CoreLogic’s Lisa Claes recently told Mortgage Business' On the Record that the opening of access to data was about “discerning trends, patterns and comparabilities” that could prove useful in producing “better outcomes for the customer”.
She added that while the opening of access could provide “enormous benefit” to the financial services, people needed to be mindful in the debate about open data in order to distinguish between “macro-level depersonalised anonymous data” and customer level data which “needs to be respected for privacy and regulatory reasons”.
Ms Claes noted there were many instances where the sharing of data — including the information shared between the banks — was in the interests of consumers.
“A good example of where open data and the sharing of data – particularly between banks – will further the interests of customers and manufacturers alike, is in comprehensive credit reporting,” she explained.
“I think if you use that as one example of many that has a positive, constructive impact on financial ecosystems, you can see the regulator [and] the government saying ‘this is a good thing’.

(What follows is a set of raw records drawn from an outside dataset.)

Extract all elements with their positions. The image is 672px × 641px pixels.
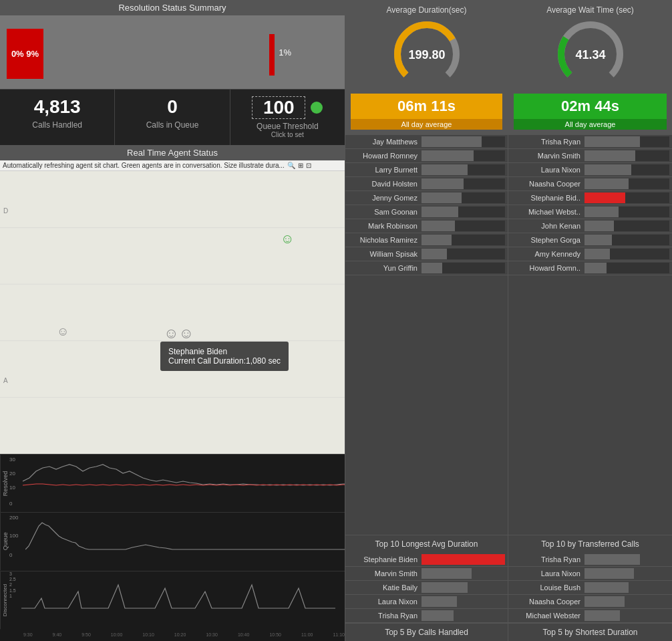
agent-name: Mark Robinson bbox=[348, 222, 422, 230]
agent-bar bbox=[584, 136, 640, 147]
top5-bar-wrap bbox=[584, 596, 669, 607]
agent-bar-wrap bbox=[584, 207, 669, 217]
agent-list-row: John Kenan bbox=[508, 219, 672, 233]
agent-name: Amy Kennedy bbox=[511, 250, 584, 258]
top5-list-row: Laura Nixon bbox=[345, 595, 508, 609]
agent-name: Michael Webst.. bbox=[511, 208, 584, 216]
top5-bar-wrap bbox=[422, 610, 505, 621]
resolution-title: Resolution Status Summary bbox=[0, 0, 345, 15]
agent-bar bbox=[584, 164, 631, 175]
top5-bar bbox=[584, 596, 625, 607]
green-status-dot bbox=[311, 102, 323, 114]
top5-bar bbox=[422, 582, 468, 593]
top5-bar-wrap bbox=[422, 596, 505, 607]
agent-subtitle-text: Automatically refreshing agent sit chart… bbox=[3, 162, 285, 169]
wait-gauge-svg: 41.34 bbox=[554, 17, 627, 91]
top5-name: Louise Bush bbox=[511, 584, 584, 592]
agent-bar bbox=[422, 150, 474, 161]
queue-threshold-box[interactable]: Queue Threshold Click to set bbox=[230, 90, 345, 145]
top5-bar-wrap bbox=[584, 554, 669, 565]
agent-bar-wrap bbox=[584, 249, 669, 259]
agent-bar bbox=[584, 235, 612, 245]
agent-bar bbox=[422, 207, 458, 217]
agent-list-row: Larry Burnett bbox=[345, 163, 508, 177]
top5-bar bbox=[422, 568, 472, 579]
top5-list-row: Michael Webster bbox=[508, 609, 672, 623]
tooltip-name: Stephanie Biden bbox=[168, 347, 281, 356]
expand-icon[interactable]: ⊞ bbox=[298, 162, 303, 169]
agent-name: Trisha Ryan bbox=[511, 138, 584, 146]
svg-text:41.34: 41.34 bbox=[575, 48, 605, 61]
top5-bar-wrap bbox=[422, 554, 505, 565]
middle-top5-section: Stephanie Biden Marvin Smith Katie Baily… bbox=[345, 553, 508, 641]
agent-bar bbox=[422, 164, 468, 175]
agent-list-row: Laura Nixon bbox=[508, 163, 672, 177]
top5-bar bbox=[422, 610, 454, 621]
agent-bar-wrap bbox=[584, 193, 669, 203]
agent-bar bbox=[584, 193, 625, 203]
top5-list-row: Marvin Smith bbox=[345, 567, 508, 581]
agent-icon-active: ☺ bbox=[281, 231, 294, 247]
agent-bar bbox=[584, 263, 607, 273]
agent-bar-wrap bbox=[422, 164, 505, 175]
calls-in-queue-label: Calls in Queue bbox=[122, 120, 222, 130]
top5-name: Michael Webster bbox=[511, 612, 584, 620]
top5-bar-wrap bbox=[422, 582, 505, 593]
calls-handled-label: Calls Handled bbox=[7, 120, 108, 130]
top5-name: Trisha Ryan bbox=[511, 555, 584, 563]
search-icon[interactable]: 🔍 bbox=[287, 162, 295, 169]
top5-bar bbox=[584, 554, 640, 565]
agent-bar bbox=[422, 221, 455, 231]
top5-calls-btn[interactable]: Top 5 By Calls Handled bbox=[345, 623, 508, 641]
agent-bar-wrap bbox=[422, 193, 505, 203]
agent-name: Stephen Gorga bbox=[511, 236, 584, 244]
bottom-charts: Resolved 3020100 Queue 2001000 bbox=[0, 454, 345, 641]
avg-duration-label: All day average bbox=[351, 119, 502, 130]
top5-bar-wrap bbox=[584, 610, 669, 621]
queue-threshold-sub[interactable]: Click to set bbox=[237, 131, 338, 138]
disconnected-chart-row: Disconnected 32.521.51 bbox=[0, 571, 345, 629]
queue-threshold-input[interactable] bbox=[252, 96, 305, 119]
top5-bar bbox=[584, 610, 620, 621]
agent-bar-wrap bbox=[584, 164, 669, 175]
top5-shortest-btn[interactable]: Top 5 by Shortest Duration bbox=[508, 623, 672, 641]
top5-name: Laura Nixon bbox=[348, 598, 422, 606]
agent-list-row: William Spisak bbox=[345, 247, 508, 261]
svg-text:199.80: 199.80 bbox=[408, 48, 445, 61]
top5-list-row: Laura Nixon bbox=[508, 567, 672, 581]
avg-duration-section: Average Duration(sec) 199.80 06m 11s All… bbox=[345, 0, 508, 135]
agent-chart-canvas: D A ☺ ☺ ☺☺ Stephanie Biden Current Call … bbox=[0, 171, 345, 454]
avg-wait-section: Average Wait Time (sec) 41.34 02m 44s Al… bbox=[508, 0, 672, 135]
bar-label-left: 0% 9% bbox=[11, 49, 39, 59]
red-bar-right bbox=[269, 34, 275, 76]
agent-name: William Spisak bbox=[348, 250, 422, 258]
top10-transferred-btn[interactable]: Top 10 by Transferred Calls bbox=[508, 535, 672, 553]
agent-list-row: Naasha Cooper bbox=[508, 177, 672, 191]
queue-ylabel: Queue bbox=[0, 513, 9, 570]
agent-tooltip: Stephanie Biden Current Call Duration:1,… bbox=[160, 342, 289, 371]
calls-handled-box: 4,813 Calls Handled bbox=[0, 90, 115, 145]
fullscreen-icon[interactable]: ⊡ bbox=[306, 162, 311, 169]
svg-text:A: A bbox=[3, 377, 8, 384]
agent-name: Jenny Gomez bbox=[348, 194, 422, 202]
middle-agent-list: Jay Matthews Howard Romney Larry Burnett… bbox=[345, 135, 508, 535]
agent-grid-svg: D A bbox=[0, 171, 345, 454]
agent-bar-wrap bbox=[422, 249, 505, 259]
x-axis: 9:309:409:5010:0010:1010:2010:3010:4010:… bbox=[0, 629, 345, 641]
agent-status-section: Real Time Agent Status Automatically ref… bbox=[0, 145, 345, 454]
agent-list-row: Michael Webst.. bbox=[508, 205, 672, 219]
agent-status-title: Real Time Agent Status bbox=[0, 145, 345, 160]
top5-list-row: Trisha Ryan bbox=[508, 553, 672, 567]
agent-bar-wrap bbox=[422, 136, 505, 147]
agent-bar bbox=[584, 178, 629, 189]
agent-icon-idle: ☺ bbox=[57, 325, 69, 339]
agent-list-row: Amy Kennedy bbox=[508, 247, 672, 261]
agent-list-row: Stephanie Bid.. bbox=[508, 191, 672, 205]
top10-duration-btn[interactable]: Top 10 Longest Avg Duration bbox=[345, 535, 508, 553]
agent-name: Laura Nixon bbox=[511, 166, 584, 174]
queue-y-ticks: 2001000 bbox=[9, 514, 18, 559]
disconnected-sparkline bbox=[21, 571, 345, 629]
agent-list-row: Yun Griffin bbox=[345, 261, 508, 275]
top5-list-row: Katie Baily bbox=[345, 581, 508, 595]
top5-bar-wrap bbox=[422, 568, 505, 579]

“[T]hat can be incredibly useful when you’re able to see an ecosystem of data – that’s when you get the stimulus to be predictive, and be predictive for better outcomes for the customer.
“I’d like to think that… we can move down that path, paying respect, of course, to privacy and security as well,” she added.
Ms Claes continued to say that the bottom line in data sharing was all about “how you use, marry and align [data] to a customer’s strategic appetite”, which would in turn provide the competitive differentiator within financial services.
“Looking at comparable jurisdictions… the trend and the appetite for more open and fluid sharing of data with the right safeguards in place is definitely where the world is heading,” she concluded.